普段来店するのは近所の子供か、子供でないなら来人の様な成長した昔からの常連くらいだ。
であれば、後者だろう。ゴールデンは客が誰なのか気になり、ちらりと文庫本から顔を上げた。知った顔なら適当にからかってやろうと思ったからだ。
しかし、目に入ったのは知らない女だった。
ふわりと空気を含んだ様に広がるフリルのあしらわれたスカート。
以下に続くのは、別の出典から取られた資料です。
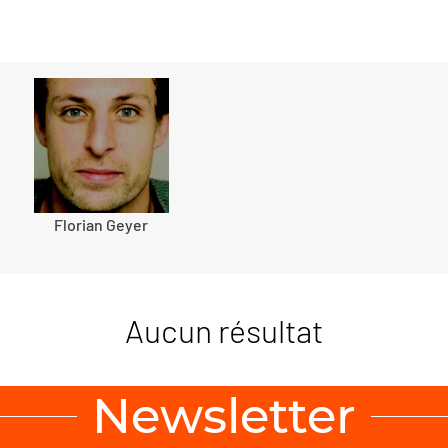
Florian Geyer
Aucun résultat
Newsletter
ゴスロリチックな、まるでコスプレでもしているみたいな女の子だ。
パーマ掛かった亜麻色の髪も店内の電灯に照らされ艶々と輝いていて、丁寧に手入れされている事が分かる。
本当にどこかの御令嬢だと言われても頷ける装いだ。
そんな目立つ格好をした一見客を、ゴールデンは少し訝しむ。
こんな看板も錆びて怪しい外装の何を売っているかも分からない様な店に、こんな御令嬢が来店する事があるだろうか?
ゴスロリ姿の令嬢は中ほどで一度立ち止まり、店内を一瞥した後、レジの方へを真っすぐと見据える。
そして、小さな握り拳を胸の前に掲げ、その手を広げる。
その手からは小さな植物の種子の様なものがぽとりと落ち、店内のタイル張りの床の上へと落ちる。
そして――、轟音。
「――なッ!?」
ゴールデンはあまりの出来事に動けなかった。
ゴスロリ令嬢の転がした種子はタイル張りの床を突き破り、瞬く間に成長し、巨大な丸太程の大きさの蔦となってゴールデンを襲った。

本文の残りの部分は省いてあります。